These files should be prepared once.

In [38]:
tox_corpus_path = '../../data/processed/toxicCorpusWSpellErr.txt'
norm_corpus_path = '../../data/processed/normalCorpusWSpellErr.txt'

In [39]:
if not os.path.exists(VOCAB_DIRNAME):
    os.makedirs(VOCAB_DIRNAME)

### 2.1 Preparing the DRG-like vocabularies

In [40]:
import nltk
from nltk.corpus import stopwords

nltk.download('stopwords')
from sklearn.feature_extraction.text import CountVectorizer

custom_stop_words = stopwords.words('spanish')


[nltk_data] Downloading package stopwords to
[nltk_data]     /home/gabriel/nltk_data...
[nltk_data]   Package stopwords is already up-to-date!


In [41]:
import os
import argparse
import numpy as np
from tqdm import tqdm
from nltk import ngrams
from sklearn.linear_model import LogisticRegression
from sklearn.feature_extraction.text import TfidfVectorizer, CountVectorizer

class NgramSalienceCalculator():
    def __init__(self, tox_corpus, norm_corpus, use_ngrams=False):
        ngrams = (1, 3) if use_ngrams else (1, 1)
        self.vectorizer = CountVectorizer(ngram_range=ngrams, stop_words=custom_stop_words)

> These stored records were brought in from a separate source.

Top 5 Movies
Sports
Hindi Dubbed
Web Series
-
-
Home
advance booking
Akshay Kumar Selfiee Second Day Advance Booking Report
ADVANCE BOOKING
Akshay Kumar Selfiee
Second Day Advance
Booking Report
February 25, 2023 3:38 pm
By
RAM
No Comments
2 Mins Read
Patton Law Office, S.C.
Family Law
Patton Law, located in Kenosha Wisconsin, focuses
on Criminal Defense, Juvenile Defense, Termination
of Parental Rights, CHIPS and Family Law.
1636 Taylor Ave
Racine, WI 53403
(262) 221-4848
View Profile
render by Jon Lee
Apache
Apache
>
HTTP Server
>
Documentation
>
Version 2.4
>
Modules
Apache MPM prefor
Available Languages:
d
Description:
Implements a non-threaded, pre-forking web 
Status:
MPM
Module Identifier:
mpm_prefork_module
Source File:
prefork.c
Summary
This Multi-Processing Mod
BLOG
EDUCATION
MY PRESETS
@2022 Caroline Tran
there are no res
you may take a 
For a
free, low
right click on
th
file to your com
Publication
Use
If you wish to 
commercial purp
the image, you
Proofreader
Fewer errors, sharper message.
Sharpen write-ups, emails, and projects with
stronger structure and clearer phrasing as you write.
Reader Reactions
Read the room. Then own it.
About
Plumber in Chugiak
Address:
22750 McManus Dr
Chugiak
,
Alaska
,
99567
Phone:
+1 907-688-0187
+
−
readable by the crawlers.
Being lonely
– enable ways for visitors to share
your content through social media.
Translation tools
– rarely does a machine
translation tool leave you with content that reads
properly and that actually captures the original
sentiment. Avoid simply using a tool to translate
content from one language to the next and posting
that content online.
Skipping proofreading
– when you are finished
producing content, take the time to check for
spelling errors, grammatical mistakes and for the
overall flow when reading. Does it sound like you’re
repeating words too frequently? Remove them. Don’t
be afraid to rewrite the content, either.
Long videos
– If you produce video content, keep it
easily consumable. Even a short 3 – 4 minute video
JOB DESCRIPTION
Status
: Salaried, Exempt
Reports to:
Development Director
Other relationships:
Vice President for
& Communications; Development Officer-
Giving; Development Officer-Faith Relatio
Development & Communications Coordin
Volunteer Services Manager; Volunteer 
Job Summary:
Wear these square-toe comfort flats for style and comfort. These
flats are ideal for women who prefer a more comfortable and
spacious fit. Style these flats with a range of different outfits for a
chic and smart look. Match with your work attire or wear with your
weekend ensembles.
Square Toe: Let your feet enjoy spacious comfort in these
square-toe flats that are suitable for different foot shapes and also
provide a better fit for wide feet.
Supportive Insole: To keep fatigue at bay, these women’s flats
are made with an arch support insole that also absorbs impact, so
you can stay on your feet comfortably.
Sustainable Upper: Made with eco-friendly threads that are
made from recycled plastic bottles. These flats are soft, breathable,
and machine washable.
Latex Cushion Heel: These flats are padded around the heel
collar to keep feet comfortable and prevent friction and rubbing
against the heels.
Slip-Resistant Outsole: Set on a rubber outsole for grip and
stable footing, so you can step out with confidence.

        tox_count_matrix = self.vectorizer.fit_transform(tox_corpus)
        self.tox_vocab = self.vectorizer.vocabulary_
        self.tox_counts = np.sum(tox_count_matrix, axis=0)

        norm_count_matrix = self.vectorizer.fit_transform(norm_corpus)
        self.norm_vocab = self.vectorizer.vocabulary_
        self.norm_counts = np.sum(norm_count_matrix, axis=0)

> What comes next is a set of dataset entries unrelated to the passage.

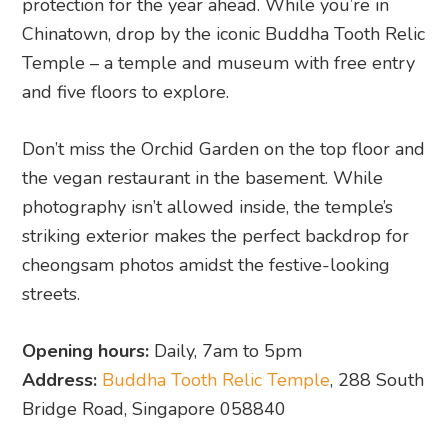
protection for the year ahead. While you’re in
Chinatown, drop by the iconic Buddha Tooth Relic
Temple – a temple and museum with free entry
and five floors to explore.
Don’t miss the Orchid Garden on the top floor and
the vegan restaurant in the basement. While
photography isn’t allowed inside, the temple’s
striking exterior makes the perfect backdrop for
cheongsam photos amidst the festive-looking
streets.
Opening hours:
Daily, 7am to 5pm
Address:
Buddha Tooth Relic Temple
, 288 South
Bridge Road, Singapore 058840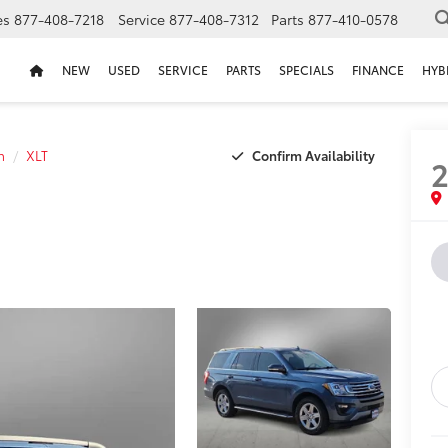
es
877-408-7218
Service
877-408-7312
Parts
877-410-0578
NEW
USED
SERVICE
PARTS
SPECIALS
FINANCE
HYB
Confirm Availability
n
XLT
2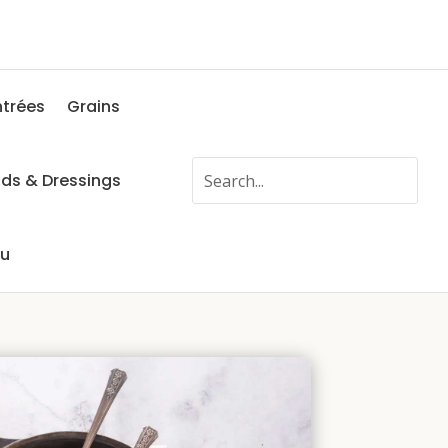
ntrées
Grains
ads & Dressings
fu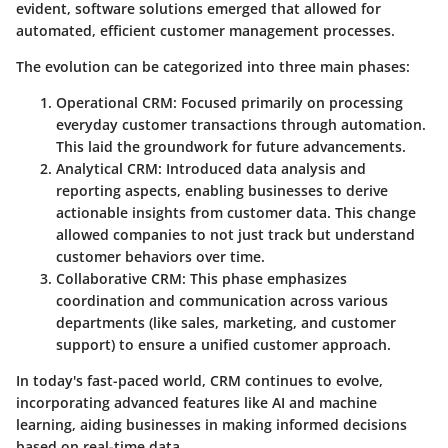
evident, software solutions emerged that allowed for
automated, efficient customer management processes.
The evolution can be categorized into three main phases:
Operational CRM
: Focused primarily on processing
everyday customer transactions through automation.
This laid the groundwork for future advancements.
Analytical CRM
: Introduced data analysis and
reporting aspects, enabling businesses to derive
actionable insights from customer data. This change
allowed companies to not just track but understand
customer behaviors over time.
Collaborative CRM
: This phase emphasizes
coordination and communication across various
departments (like sales, marketing, and customer
support) to ensure a unified customer approach.
In today's fast-paced world, CRM continues to evolve,
incorporating advanced features like AI and machine
learning, aiding businesses in making informed decisions
based on real-time data.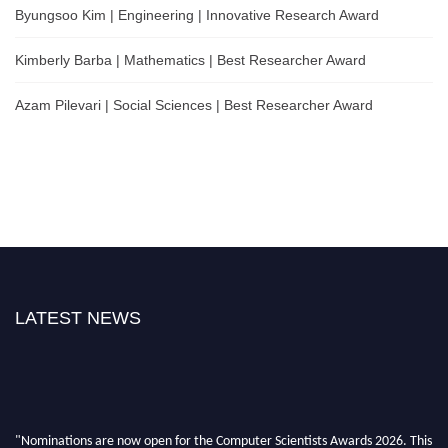
Byungsoo Kim | Engineering | Innovative Research Award
Kimberly Barba | Mathematics | Best Researcher Award
Azam Pilevari | Social Sciences | Best Researcher Award
LATEST NEWS
"Nominations are now open for the Computer Scientists Awards 2026. This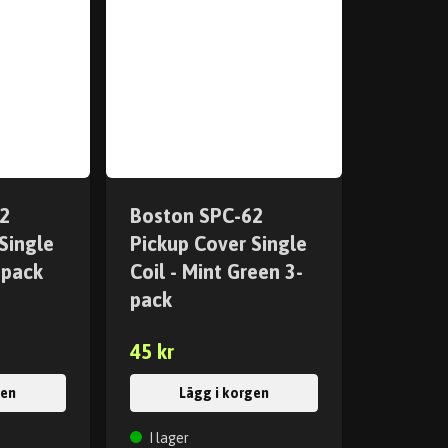
2
Boston SPC-62
Single
Pickup Cover Single
-pack
Coil - Mint Green 3-
pack
45 kr
gen
Lägg i korgen
I lager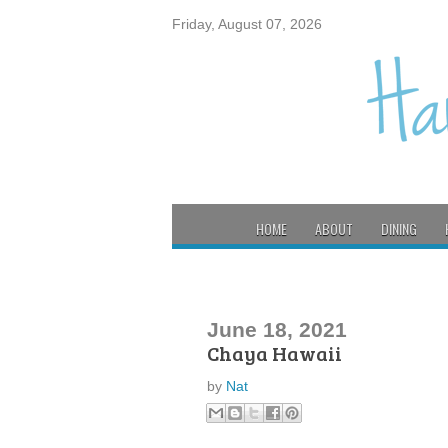
Friday, August 07, 2026
HOME
ABOUT
DINING
June 18, 2021
Chaya Hawaii
by
Nat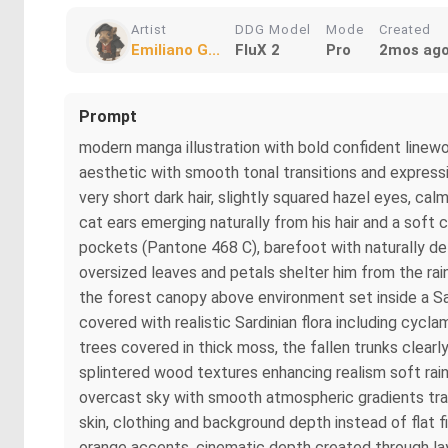
Artist
DDG Model
Mode
Created
Emiliano G...
FluX 2
Pro
2mos ag
Prompt
modern manga illustration with bold confident linewor
aesthetic with smooth tonal transitions and expres
very short dark hair, slightly squared hazel eyes, cal
cat ears emerging naturally from his hair and a soft c
pockets (Pantone 468 C), barefoot with naturally d
oversized leaves and petals shelter him from the rain
the forest canopy above environment set inside a Sar
covered with realistic Sardinian flora including cyc
trees covered in thick moss, the fallen trunks clearl
splintered wood textures enhancing realism soft rainf
overcast sky with smooth atmospheric gradients tran
skin, clothing and background depth instead of flat 
orange accents, cinematic depth created through laye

    def salience(self, feature, attribute='tox', lmbda=0.5):
        assert attribute in ['tox', 'norm']
        if feature not in self.tox_vocab:
            tox_count = 0.0
        else:
            tox_count = self.tox_counts[0, self.tox_vocab[feature]]

        if feature not in self.norm_vocab:
            norm_count = 0.0
        else:
            norm_count = self.norm_counts[0, self.norm_vocab[feature]]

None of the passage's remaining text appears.